I remember her account.

He was young and handsome – she showed us a picture just to confirm it. And he was dashing, brave, and gallant – she knew he was gallant because no one less than Robert E. Lee said so (and I had a third name to add to my Confederate pantheon).

I learned later how significant Lee’s comment was. The Confederacy did not give medals. “They are all heroes,” Lee reportedly said. So, in lieu of decorations, Confederate officers prized a mention in their commander’s official reports. Pelham got his, twice, once when Lee called him “gallant” and again when the General wrote how it was “glorious to see such courage in one so young.”

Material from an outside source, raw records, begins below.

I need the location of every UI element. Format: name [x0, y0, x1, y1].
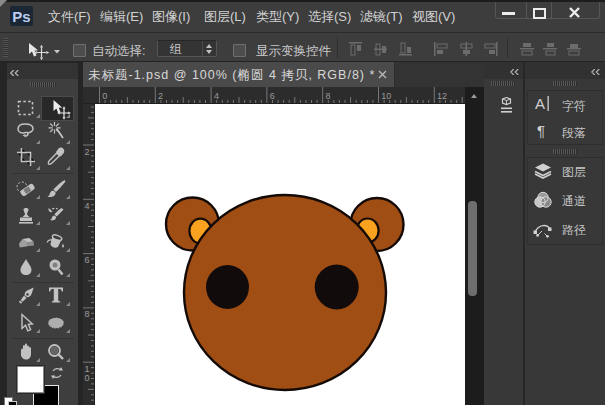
svg-text:8: 8: [85, 309, 90, 319]
svg-text:0: 0: [102, 91, 107, 101]
svg-text:¶: ¶: [537, 122, 545, 139]
svg-text:A: A: [535, 95, 545, 112]
svg-text:8: 8: [326, 91, 331, 101]
svg-text:4: 4: [85, 201, 90, 211]
svg-text:6: 6: [85, 255, 90, 265]
svg-text:10: 10: [381, 91, 391, 101]
svg-text:4: 4: [214, 91, 219, 101]
svg-text:2: 2: [158, 91, 163, 101]
svg-text:0: 0: [85, 373, 90, 383]
svg-text:12: 12: [437, 91, 447, 101]
svg-text:6: 6: [270, 91, 275, 101]
svg-text:2: 2: [85, 147, 90, 157]
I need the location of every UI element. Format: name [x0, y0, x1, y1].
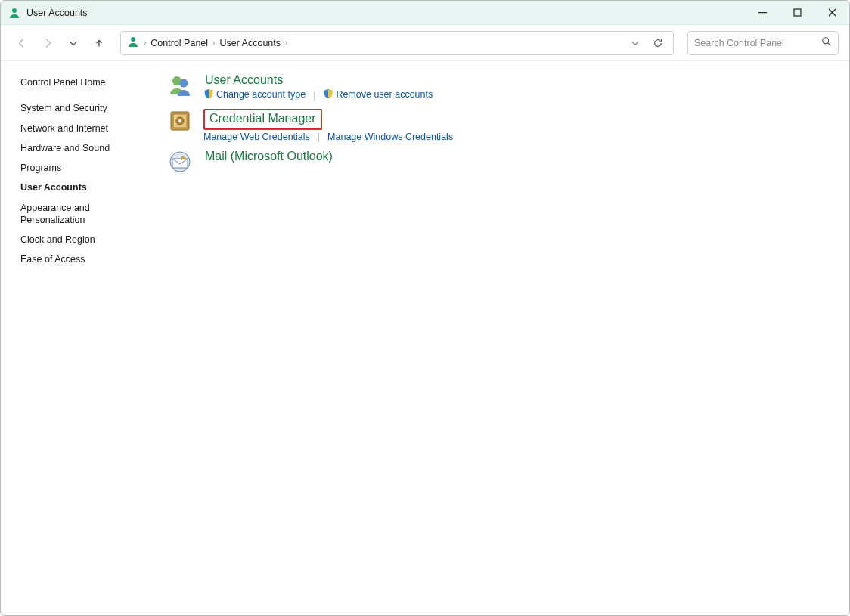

Even his enemies were impressed. George Armstrong Custer, who seldom praised anyone but himself, wrote the young Alabamian after his heroics at Fredericksburg, “I rejoice, dear Pelham, at your success.”

Pelham was the cavalier, the Galahad, the stainless knight, blond, boyish and brave. He was what men and women on both sides admired.

For Pelham, the war ended on a Virginia spring day in 1863. At a minor engagement at Kelly’s Ford, as he called to his men to “press forward to glory and victory,” a shell burst nearby and he slumped in the saddle. A fragment had entered the back of his head. He died the next day.

“The noble, the chivalric, the gallant Pelham is no more,” wrote his commanding officer J.E.B. Stuart. “Let the tears of agony we have shed, and the gloom of mourning throughout my command bear witness.” In another report Stuart added that Pelham’s “record has been bright and spotless, his career brilliant and successful.”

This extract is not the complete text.